この記事の結論
2024年Air Canada判例で「チャットボットの責任は会社が負う」原則が確定しました。「ボットは別人格」という抗弁は却下され、誤情報に対して会社が賠償責任を負います。不動産会社では重要事項説明・価格可否の断定・契約書の最終確認は必ず人間が担当し、AIには一次受付・条件整理までを任せる線引きが必要です。米国では2026年以降、カリフォルニア・コロラドで不動産AIの新規制が施行されており、日本も無関係ではいられません。
Air Canada判例が示した「チャットボットの責任は会社が負う」原則
2026年7月15日、カナダ・ブリティッシュコロンビア州の民事解決審判所は、Air Canadaのチャットボットが提供した誤った運賃情報について会社に賠償責任があるとする判決を下しました。
2022年11月、Jake Moffatt氏はチャットボットから「遺族割引は90日以内に遡及申請できる」との回答を信じて通常料金で航空券を購入しましたが、後日の遡及申請は拒否されました。
Air Canadaは「チャットボットは別の法人格」と主張しましたが、審判所は却下。「静的ページであれ対話型であれ、サイト上の全情報に会社が責任を負う」。Moffatt氏には差額と裁判費用を合わせたCAN$812.02が賠償されました。
この判例が不動産会社に突きつけるのは、AI応答システムが提供する情報に対して会社が全面的に責任を負うという原則です。AIが誤った物件情報・価格・法的要件を顧客に伝えた場合、「AIが勝手に言ったこと」という言い訳は通用しません。82%が導入して、効果は17%。その「谷」をどう渡るかで示した通り、法的リスクは導入と成果の間の谷の一部です。
米国で相次ぐAI規制 — 不動産業界が直面する新ルール
米国では不動産業界を対象としたAI規制が2026年以降相次いで施行されています。
California AB 723: AI加工画像の開示義務
2026年7月15日施行のCalifornia AB 723は、不動産業者がリスティング画像をAIで加工した場合、その旨を明示し、元画像を提供する義務を課しています。バーチャルステージング・家具の追加削除・背景の変更など物件の物理的な要素を変える画像加工が対象です。色調補正・露出調整など画質向上のための標準的な編集は開示不要です。違反した場合、カリフォルニア州の不動産業法違反となり、故意の違反は軽犯罪として起訴される可能性があります。
Colorado AI Act: テナント選別の影響評価義務
コロラド州では2026年5月に新法(SB 26-189)が成立し、2026年7月15日から施行されます。

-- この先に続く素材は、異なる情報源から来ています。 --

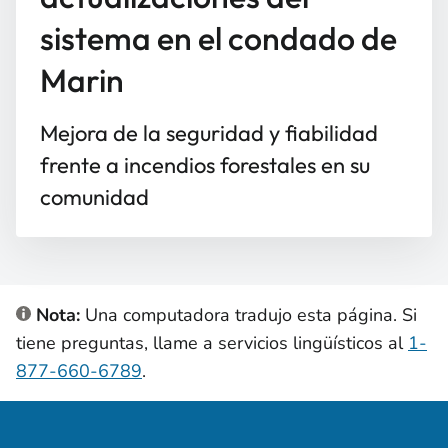
sistema en el condado de
Marin
Mejora de la seguridad y fiabilidad
frente a incendios forestales en su
comunidad
Nota:
Una computadora tradujo esta página. Si
tiene preguntas, llame a servicios lingüísticos al
1-
877-660-6789
.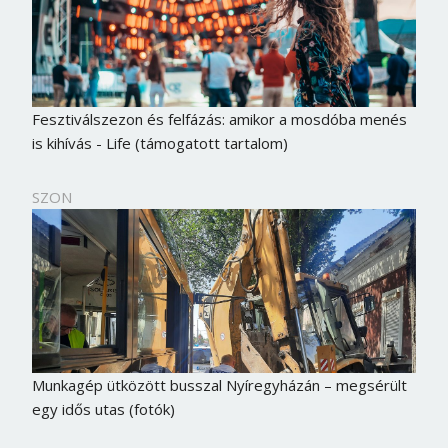
Fesztiválszezon és felfázás: amikor a mosdóba menés
is kihívás - Life (támogatott tartalom)
SZON
Munkagép ütközött busszal Nyíregyházán – megsérült
egy idős utas (fotók)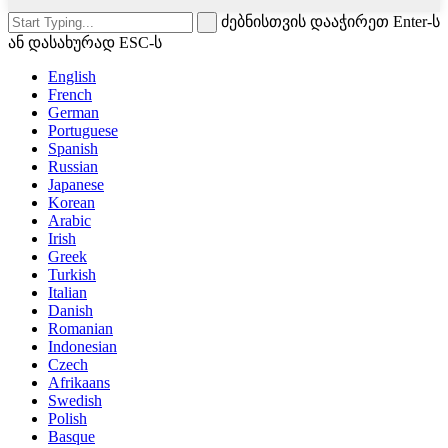
ძებნისთვის დააჭირეთ Enter-ს
ან დასახურად ESC-ს
English
French
German
Portuguese
Spanish
Russian
Japanese
Korean
Arabic
Irish
Greek
Turkish
Italian
Danish
Romanian
Indonesian
Czech
Afrikaans
Swedish
Polish
Basque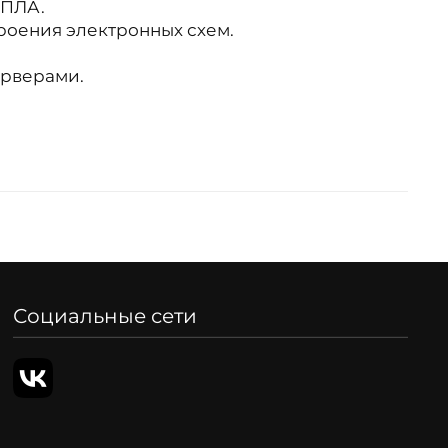
БПЛА.
роения электронных схем.
ерверами.
Социальные сети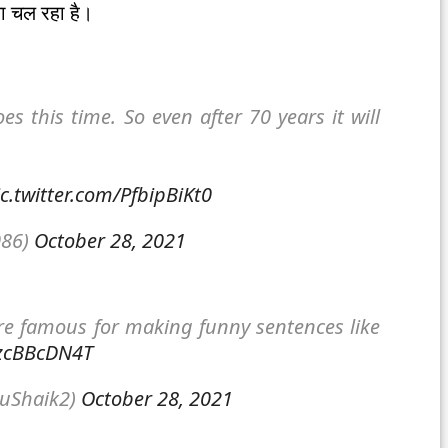
या चल रहा है।
s this time. So even after 70 years it will
ic.twitter.com/PfbipBiKt0
086)
October 28, 2021
e famous for making funny sentences like
hzcBBcDN4T
uShaik2)
October 28, 2021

不動産賃貸・購入に関する「重大な決定」に自動意思決定システムを使う場合、影響評価を行う義務が課されます。テナント選別・入居審査・申込者のランキングにAIを使う場合が規制対象です。リスティング文の作成・メール送信など、個人を対象とした重大決定に該当しない用途は対象外です。この線引きは、HUDフェアハウジング法(連邦法)と連動しています。
HUDフェアハウジング法との関係
米国住宅都市開発省(HUD)は、AIを使った入居審査・物件広告が人種・家族構成・収入源などで不当に差別する「差別的影響」を生むリスクを警告しています。アルゴリズムが明示的に属性を考慮していなくても、結果として特定の集団を排除する設計はフェアハウジング法違反となります。日本でも客付け・入居審査にAIを導入する際、差別的な結果を生まない設計と記録が求められます。不動産営業「97%消える」予言の10年後――米国で実際に起きたことが示すように、米国の規制動向は日本の実務にも波及します。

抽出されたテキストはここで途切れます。